In recent years, for glass products to be used in the field of optical communication or in the semiconductor industry, a very strict control has been carried out with respect to minor impurities and fine bubbles in the products. Such high quality glass is produced mainly by e.g. (1) a method for purifying natural quartz, (2) a method wherein a fume formed by decomposition of silicon tetrachloride in an oxyhydrogen flame is deposited and grown on a substrate, or (3) a method wherein a silica gel obtained by hydrolysis and gelation of a silicon alkoxide or the like, is baked to obtain a synthetic quartz powder, and such a quartz powder is fused to obtain a shaped product.
However, the method (1) has a problem that there is a limit in reduction of the content of minor impurities, and the method (2) has a problem that the production cost is extremely high. On the other hand, the method (3) of baking a silica gel does not necessarily satisfy the required level, although as compared with the method (2), it is possible to obtain a synthetic quartz powder having a low content of minor impurities at a low cost. Besides, this method has a problem that fine bubbles may sometimes form in the shaped product as the final product, and such fine bubbles tend to cause various troubles.

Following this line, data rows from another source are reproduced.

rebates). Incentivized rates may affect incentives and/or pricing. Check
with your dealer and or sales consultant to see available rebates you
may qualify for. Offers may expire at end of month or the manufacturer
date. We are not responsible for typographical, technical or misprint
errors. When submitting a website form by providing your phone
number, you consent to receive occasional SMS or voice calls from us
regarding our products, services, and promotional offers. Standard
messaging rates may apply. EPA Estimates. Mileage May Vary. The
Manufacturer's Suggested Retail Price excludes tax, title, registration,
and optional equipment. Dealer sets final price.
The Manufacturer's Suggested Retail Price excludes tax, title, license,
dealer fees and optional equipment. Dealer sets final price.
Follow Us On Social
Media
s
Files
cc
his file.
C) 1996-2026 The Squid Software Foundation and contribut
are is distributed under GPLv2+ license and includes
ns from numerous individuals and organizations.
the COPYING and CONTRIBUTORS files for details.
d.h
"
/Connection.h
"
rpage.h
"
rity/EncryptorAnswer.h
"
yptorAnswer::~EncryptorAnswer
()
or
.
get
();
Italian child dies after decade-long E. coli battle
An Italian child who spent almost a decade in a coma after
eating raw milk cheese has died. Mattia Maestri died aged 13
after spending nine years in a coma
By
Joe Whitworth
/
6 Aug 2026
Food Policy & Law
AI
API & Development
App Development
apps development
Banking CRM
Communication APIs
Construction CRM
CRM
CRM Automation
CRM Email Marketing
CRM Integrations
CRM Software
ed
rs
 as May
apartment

The present inventors have conducted extensive studies to find out a solution to the problem in the above method (3) for producing a synthetic quartz powder by baking a silica gel, i.e. to find out a method for producing a synthetic quartz powder whereby formation of fine bubbles in a shaped product obtainable by fusing it is very little, and a method for carrying out such production industrially advantageously, and the following points have been made clear. Namely, baking of a silica gel is carried out by charging a silica gel into a quartz container in order to avoid contamination of impurities from the container and heating it in e.g. an electric furnace. Especially for industrial production, a quartz crucible having a large diameter or the like is used. However, a silica gel has a low bulk density as compared with the quartz powder, and accordingly, the container used for baking can not effectively be utilized, whereby the productivity is poor, and the production cost is high. Accordingly, to improve the productivity, it is important to increase the bulk density of the powder to be charged into the crucible.

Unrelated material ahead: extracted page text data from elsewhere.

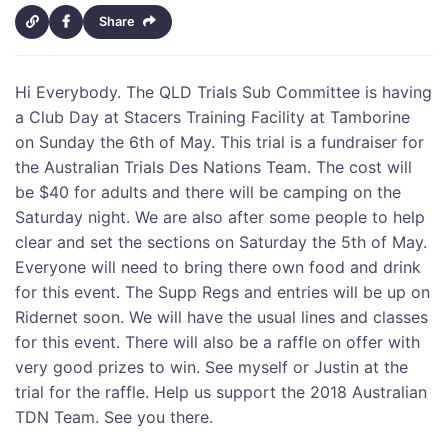
Share
Hi Everybody. The QLD Trials Sub Committee is having
a Club Day at Stacers Training Facility at Tamborine
on Sunday the 6th of May. This trial is a fundraiser for
the Australian Trials Des Nations Team. The cost will
be $40 for adults and there will be camping on the
Saturday night. We are also after some people to help
clear and set the sections on Saturday the 5th of May.
Everyone will need to bring there own food and drink
for this event. The Supp Regs and entries will be up on
Ridernet soon. We will have the usual lines and classes
for this event. There will also be a raffle on offer with
very good prizes to win. See myself or Justin at the
trial for the raffle. Help us support the 2018 Australian
TDN Team. See you there.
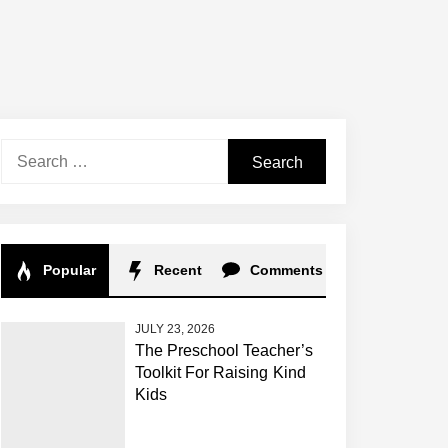
Search
for:
Popular
Recent
Comments
JULY 23, 2026
The Preschool Teacher’s
Toolkit For Raising Kind
Kids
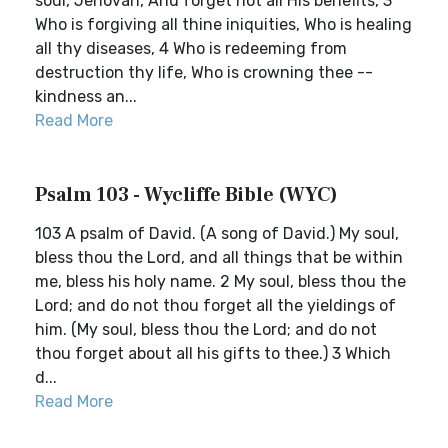
soul, Jehovah, And forget not all His benefits, 3
Who is forgiving all thine iniquities, Who is healing
all thy diseases, 4 Who is redeeming from
destruction thy life, Who is crowning thee --
kindness an...
Read More
Psalm 103 - Wycliffe Bible (WYC)
103 A psalm of David. (A song of David.) My soul,
bless thou the Lord, and all things that be within
me, bless his holy name. 2 My soul, bless thou the
Lord; and do not thou forget all the yieldings of
him. (My soul, bless thou the Lord; and do not
thou forget about all his gifts to thee.) 3 Which
d...
Read More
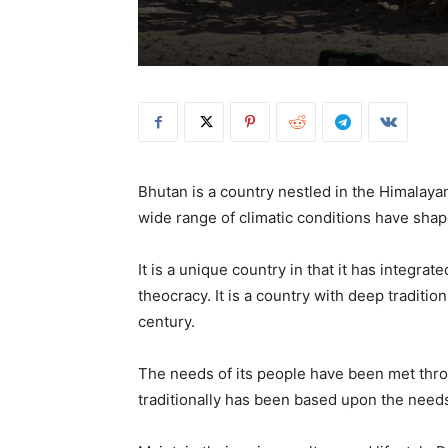
Bhutan is a country nestled in the Himala
wide range of climatic conditions have shape
It is a unique country in that it has integ
theocracy. It is a country with deep traditio
century.
The needs of its people have been met thro
traditionally has been based upon the needs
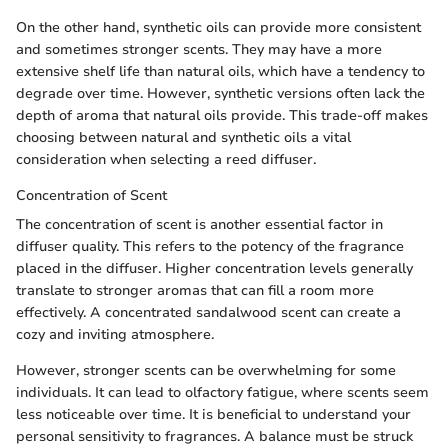
On the other hand, synthetic oils can provide more consistent
and sometimes stronger scents. They may have a more
extensive shelf life than natural oils, which have a tendency to
degrade over time. However, synthetic versions often lack the
depth of aroma that natural oils provide. This trade-off makes
choosing between natural and synthetic oils a vital
consideration when selecting a reed diffuser.
Concentration of Scent
The concentration of scent is another essential factor in
diffuser quality. This refers to the potency of the fragrance
placed in the diffuser. Higher concentration levels generally
translate to stronger aromas that can fill a room more
effectively. A concentrated sandalwood scent can create a
cozy and inviting atmosphere.
However, stronger scents can be overwhelming for some
individuals. It can lead to olfactory fatigue, where scents seem
less noticeable over time. It is beneficial to understand your
personal sensitivity to fragrances. A balance must be struck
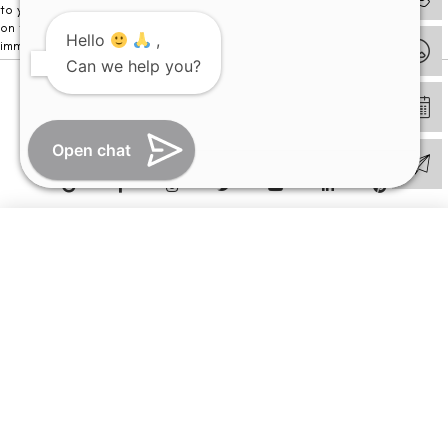
to your visit. Kindly DO NOT click on any payment link which might pop up
on this website and please inform our team at
011- 46108181
Hello
,
immediately.
Can we help you?
© Copyright 2026 | All Rights Reserved –
Visual Aids Centre
Open chat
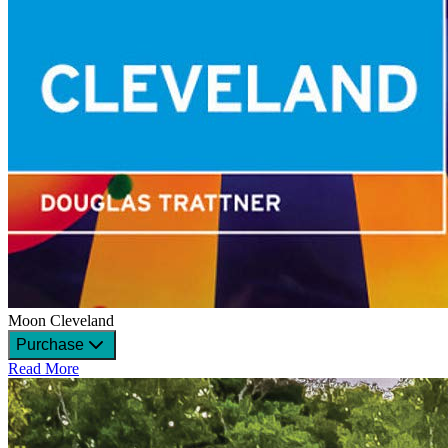
Moon Cleveland
Purchase
Read More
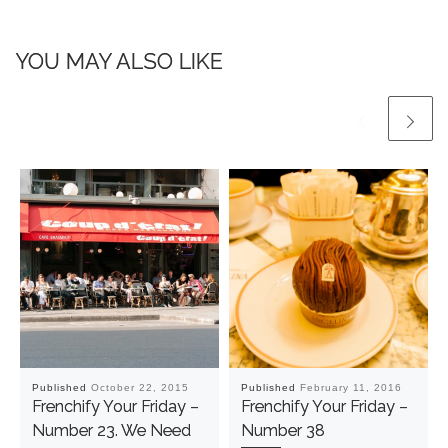
YOU MAY ALSO LIKE
Published
October 22, 2015
Published
February 11, 2016
Frenchify Your Friday –
Frenchify Your Friday –
Number 23. We Need
Number 38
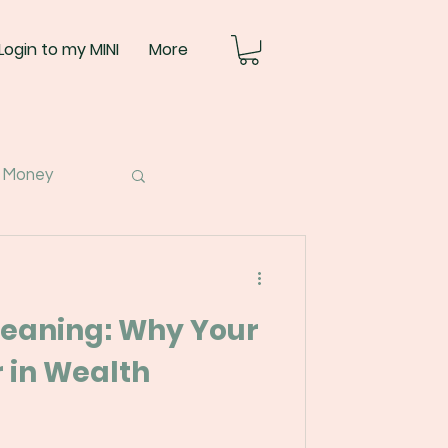
Login to my MINI
More
 Money
eaning: Why Your
 in Wealth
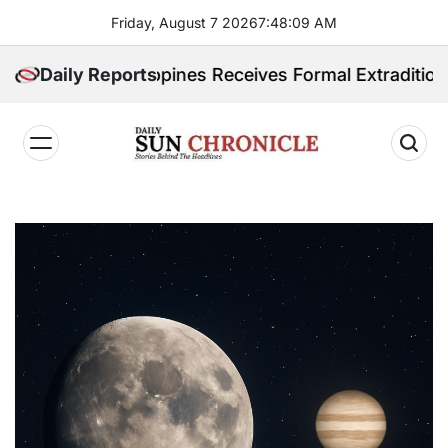
Skip
Friday, August 7 2026
7
:
48
:
10
AM
to
content
. Philippines Receives Formal Extradition Request Ov
Daily Reports
𝐃𝐚𝐢𝐥𝐲
𝐒𝐮𝐧
𝐂𝐡𝐫𝐨𝐧𝐢𝐜𝐥𝐞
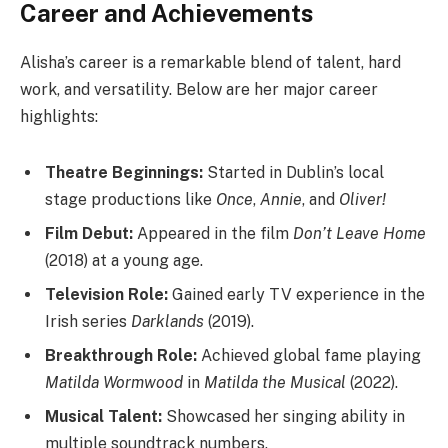
Career and Achievements
Alisha’s career is a remarkable blend of talent, hard
work, and versatility. Below are her major career
highlights:
Theatre Beginnings:
Started in Dublin’s local
stage productions like
Once
,
Annie
, and
Oliver!
Film Debut:
Appeared in the film
Don’t Leave Home
(2018) at a young age.
Television Role:
Gained early TV experience in the
Irish series
Darklands
(2019).
Breakthrough Role:
Achieved global fame playing
Matilda Wormwood
in
Matilda the Musical
(2022).
Musical Talent:
Showcased her singing ability in
multiple soundtrack numbers.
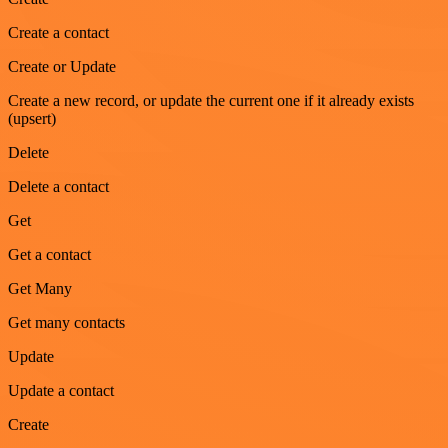
Create a contact
Create or Update
Create a new record, or update the current one if it already exists
(upsert)
Delete
Delete a contact
Get
Get a contact
Get Many
Get many contacts
Update
Update a contact
Create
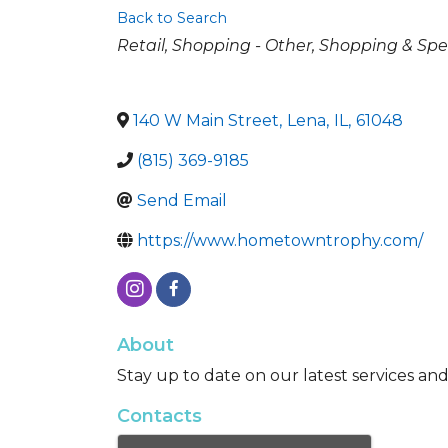
Back to Search
Categories
Retail
Shopping - Other
Shopping & Spec
140 W Main Street
,
Lena
,
IL
,
61048
(815) 369-9185
Send Email
https://www.hometowntrophy.com/
About
Stay up to date on our latest services an
Contacts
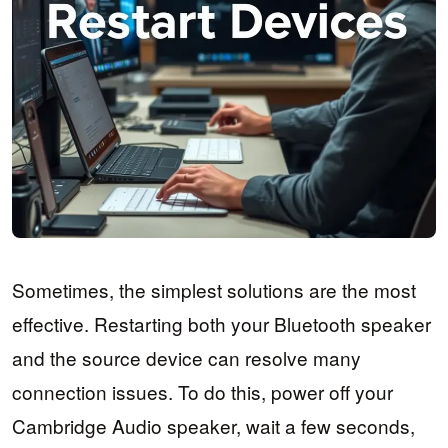
Sometimes, the simplest solutions are the most
effective. Restarting both your Bluetooth speaker
and the source device can resolve many
connection issues. To do this, power off your
Cambridge Audio speaker, wait a few seconds,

On the other hand, in the production of a shaped product employing a quartz powder, formation of fine bubbles during the production of the shaped product, is influenced by the temperature-raising process in the baking step for the production of the quartz powder. In the silica gel powder obtained by hydrolysis of a silicon alkoxide, unreacted alkoxy groups and a part of an alcohol formed by a side reaction will remain even if the alcohol formed by a side reaction has been removed by drying. In fact, when the carbon concentration in the silica gel powder dried, is measured, it is from 1 to 3%, although it varies depending upon the drying condition. If this silica gel powder is baked in an oxygen-containing gas, the majority of carbon can be removed by combustion during the temperature-raising process. However, a part thereof may sometimes be included in the synthetic quartz powder as non-combustion carbon. If this synthetic quartz powder containing such non-combustion carbon, is used, CO or CO.sub.2 gas will be formed during melt-forming, which causes formation of bubbles. Accordingly, it is necessary to remove substantially the entire amount of non-combustion carbon before the pores of the silica gel be closed, and the temperature-raising speed in the temperature-raising process becomes important.

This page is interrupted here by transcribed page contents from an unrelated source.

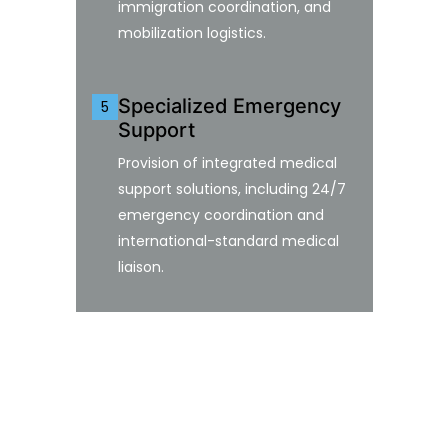
immigration coordination, and
mobilization logistics.
Specialized Emergency
5
Support
Provision of integrated medical
support solutions, including 24/7
emergency coordination and
international-standard medical
liaison.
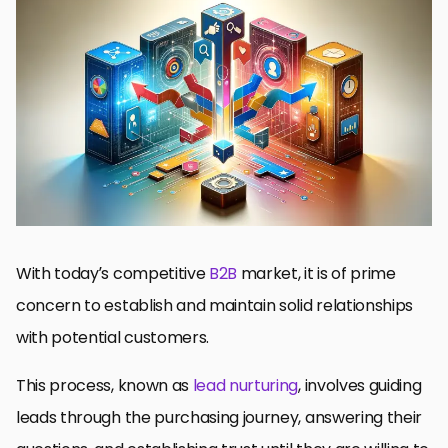
Mastering Lead Nurturing in the LinkedIn Context
Phase 1: Discovering and Understanding Your Target Audience
Phase 2: Crafting Compelling LinkedIn Ads Content
Phase 3: Determining Optimal LinkedIn Ad Formats and Budget
Control
Phase 4: Personalized Communication to Engage and Nurture
Leads
Phase 5: Maximizing Performance and Monitoring Results
Final Thoughts: Mastering Lead Nurturing with LinkedIn Ads
Frequently Asked Questions Regarding Lead Nurturing with
LinkedIn Ads
With today’s competitive
B2B
market, it is of prime
concern to establish and maintain solid relationships
with potential customers.
This process, known as
lead nurturing
, involves guiding
leads through the purchasing journey, answering their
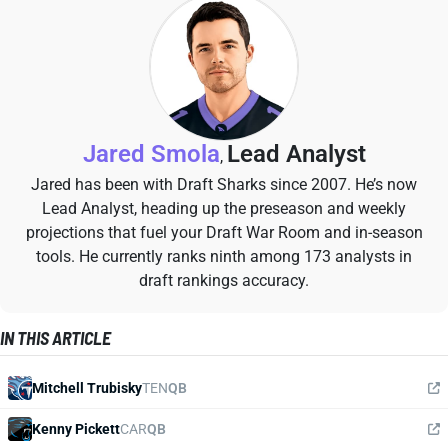
Jared Smola
Lead Analyst
,
Jared has been with Draft Sharks since 2007. He’s now
Lead Analyst, heading up the preseason and weekly
projections that fuel your Draft War Room and in-season
tools. He currently ranks ninth among 173 analysts in
draft rankings accuracy.
IN THIS ARTICLE
Mitchell Trubisky
TEN
QB
Kenny Pickett
CAR
QB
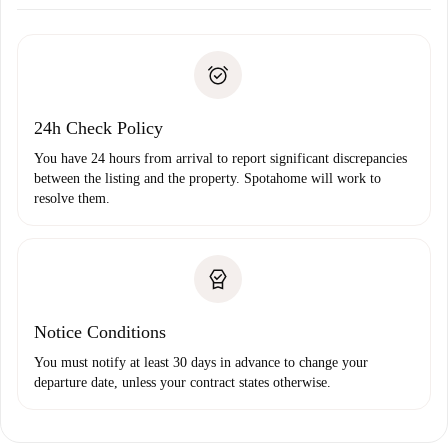
Arrange arrival details with the landlord, key pickup, etc.
Required documents if your property is '
Spotahome plus
'.
Spotahome will only transfer the first payment to the
Identity document or Passport
landlord if you don’t report any issue.
Proof of solvency
Payment direct debit
24h Check Policy
You have 24 hours from arrival to report significant discrepancies
between the listing and the property. Spotahome will work to
resolve them.
Notice Conditions
You must notify at least 30 days in advance to change your
departure date, unless your contract states otherwise.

However, as mentioned above, when industrial production of a synthetic quartz powder is intended, a quartz crucible having a large diameter is required, and the temperature in the crucible during the temperature-raising process tends to be non-uniform, and it is difficult to raise the temperature over the entire portion in the crucible at a predetermined temperature pattern. As a result, in some cases, a synthetic quartz powder containing residual carbon is likely to partially form, and fine bubbles are likely to form in a shaped product prepared by using such a synthetic quartz powder.
The present inventors have tried heating by means of a rotary cylindrical heating apparatus, a so-called rotary kiln, in order to form a synthetic quartz powder of good quality efficiently by solving such a problem. However, for the purpose of avoiding contamination, the material of the core barrel is limited to quartz or the like, whereby there has been a problem that the useful life of the core barrel tends to be short due to the heat shock by repetition of the temperature-raising step in the heat treatment. Further, a large amount of gas is generated from the silica gel by the heat treatment, and the amount of the gas generated, changes with time, whereby the waste gas treatment is difficult by the rotary kiln, and to meet with the peak in the generation of gas, the apparatus is obliged to be of a large size, and the generated gas may sometimes blow off the inner silica gel powder.
Further, in order to adequately and precisely carry out removal of the solvent, attached water, residual organic groups, etc. in the step of gradually closing the pores of the silica gel to obtain the desired synthetic quartz powder of high quality, it is necessary to strictly control the conditions for heat treatment, especially the temperature-raising step, and it is difficult to carry out such a strict control by a rotary kiln charged with a large amount of a powder. Further, there has been a problem that variation in the heating intensity is likely to occur in the axial direction of the rotary kiln, which leads to non-uniformity of the product.
Further, prevention of contamination during supply and withdrawal of the powder and unifying the quality of every batch, have not adequately be accomplished.